Read and Loved for August, 2016 – Todd by Adam Nicolai

I crack open somewhere between ten and twenty books a month. Yeah, I know that’s a lot, but there’s a caveat to that. If the book doesn’t grab me by the time I reach the 20% mark on my kindle, I ditch it and put it in the DNF file.  Some folks only give a book a single chapter or fifteen minutes or other parameters, but I give it the full 20% unless it’s so egregious that I have to get it away from me as quickly as possible lest it eat my brain cells.

For some books, I simply never even notice the percentages ticking by along the bottom of my screen.

For other books, I dread the ticking of the percentages.

For a very few books, I silently say, “No, no, no,” when it see the percentages reaching the end.

Todd by Adam Nicolai is one of the latter.
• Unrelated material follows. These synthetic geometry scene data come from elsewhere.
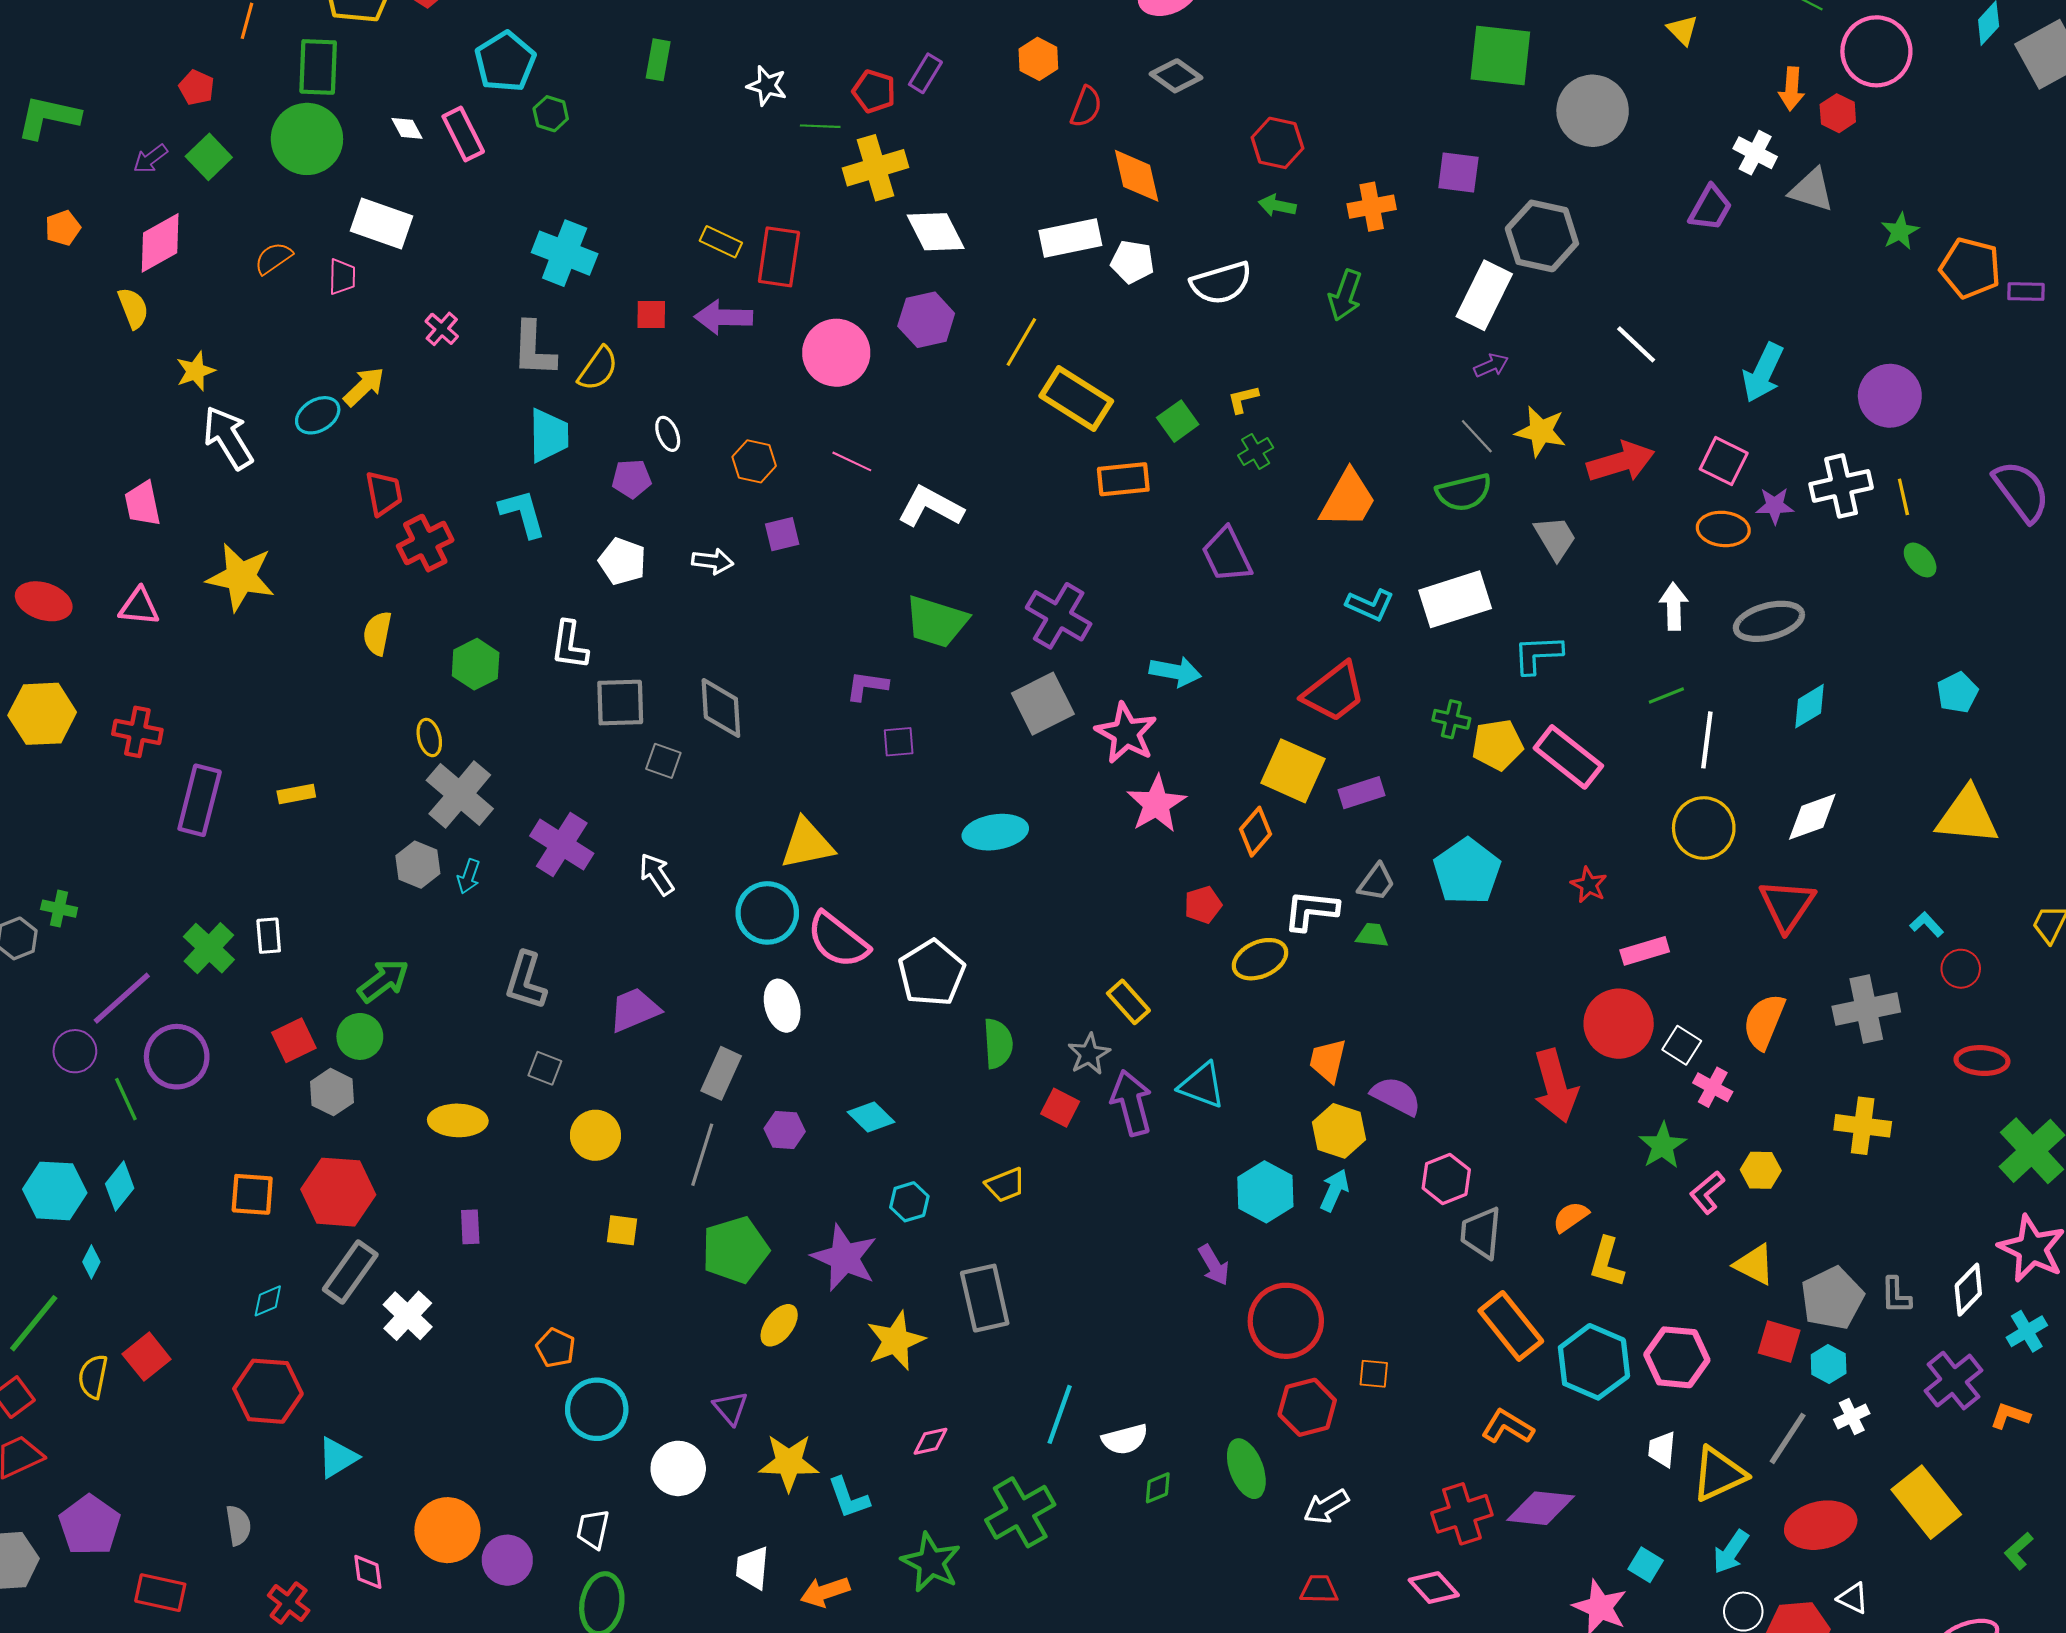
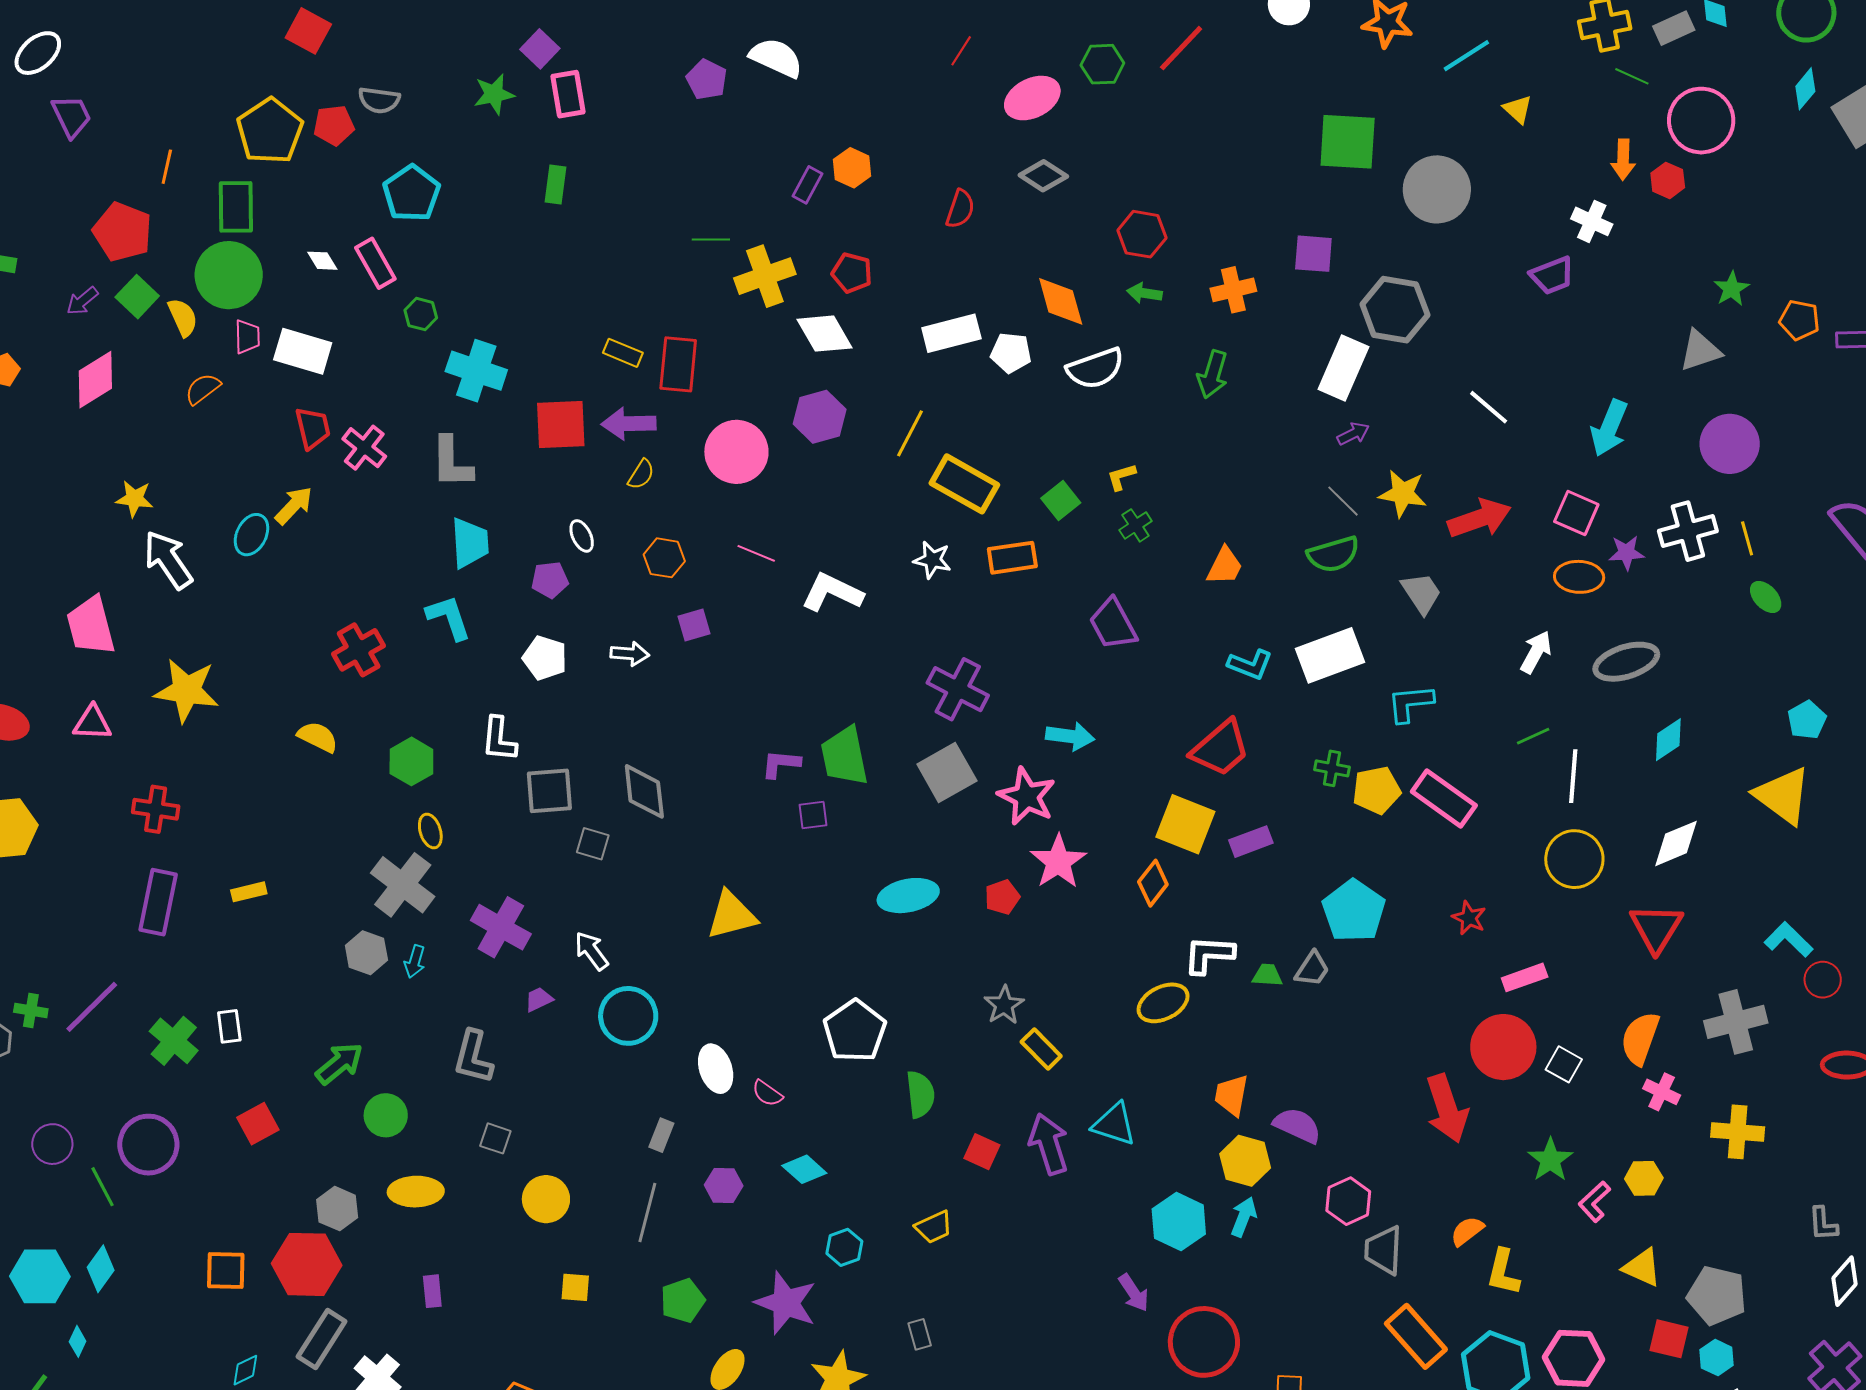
orange hexagon: (1038, 59) -> (852, 168), moved
white star: (767, 86) -> (932, 560), moved
red pentagon: (197, 88) -> (123, 232), size x1.8
red pentagon: (874, 91) -> (852, 273), moved
green hexagon: (551, 114) -> (421, 314), moved
orange diamond: (1137, 176) -> (1061, 301), moved
gray triangle: (1812, 190) -> (1700, 351), moved, turned -33
purple trapezoid: (1710, 208) -> (1552, 275), turned 42
orange pentagon: (1970, 268) -> (1799, 320), size x0.7
pink trapezoid: (342, 277) -> (247, 337), moved
yellow semicircle: (133, 308) -> (183, 317), moved
red square: (651, 315) -> (561, 424), size x1.8
pink cross: (442, 329) -> (364, 448), size x1.4
yellow semicircle: (598, 369) -> (641, 474), moved, size x0.7
yellow star: (195, 371) -> (134, 499), turned 30
cyan ellipse: (318, 415) -> (251, 535), turned -30
red trapezoid: (384, 493) -> (313, 428), moved
orange trapezoid: (1348, 499) -> (1225, 566), size x0.7
pink trapezoid: (143, 504) -> (91, 626), size x1.4
white arrow: (1674, 606) -> (1536, 652), turned 33
green trapezoid: (936, 622) -> (844, 756), moved, turned 64
yellow semicircle: (377, 633) -> (318, 737), turned 108
red cross: (137, 732) -> (156, 809), moved
yellow ellipse: (429, 737) -> (430, 831), moved
yellow triangle: (1967, 816) -> (1783, 796), moved, turned 34
gray trapezoid: (1376, 882) -> (1312, 969), moved
red pentagon: (1203, 905) -> (1002, 897), moved
cyan circle: (767, 913) -> (628, 1016), moved
cyan L-shape: (1927, 924) -> (1789, 940), size x1.5
pink semicircle: (838, 940) -> (767, 1093), moved, size x0.5
purple line: (122, 998) -> (92, 1007), moved
purple trapezoid: (634, 1010) -> (539, 999), moved, size x0.6
green circle: (360, 1036) -> (386, 1115), moved
gray star: (1089, 1054) -> (1004, 1005), moved
gray rectangle: (721, 1073) -> (661, 1135), size x0.7
pink cross: (1713, 1087) -> (1662, 1092), moved
gray hexagon: (332, 1092) -> (337, 1209), moved
green pentagon: (735, 1250) -> (683, 1301), size x0.7
gray L-shape: (1896, 1295) -> (1823, 1224), moved
gray rectangle: (985, 1298) -> (920, 1334), size x0.5
gray pentagon: (1832, 1298) -> (1717, 1296), turned -30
I truly enjoyed this book, had no idea how it might end, and was absolutely captured by the world he built inside this book.

 

First off, just look at that cover! That’s what grabbed me, which just goes to show you that covers matter. The blurb was enticing, so I grabbed it up.

As expected in a post-apocalyptic novel, the end of the world has happened, but how it happened is sort of a mystery. Alan and his son, Todd, seem to be the only ones left after a single moment in time in which everyone else disappeared. This tale is more about Alan and Todd than anything else, though the mystery of what happened slowly unwinds as the book moves on. And it works. I was absolutely unable to look away.

Alan is the main character and he is not perfect. We all know an Alan, however distantly. He’s the kind of guy that had potential, but never fulfilled it. He is a bundle of shortcomings and lost opportunities. Their relationship and Alan’s inner character are the main focus of the story.

The ending…oh, the ending…is not what we’ve come to expect from this genre, but it is right for this book. I’m dying to talk about it, but that would be a disservice. This book is, hands down, my favorite read of the month and I have zero hesitation about recommending it to others.

The book is priced at $4.99, but it is also in Kindle Unlimited, which means you can borrow it for free as a KU member or use this as your monthly free book if you have Amazon Prime. If you don’t know how to do your prime borrow, it’s pretty simple. You’ll have a special button to borrow if you look at the book on your kindle device. It doesn’t show up on the regular web page.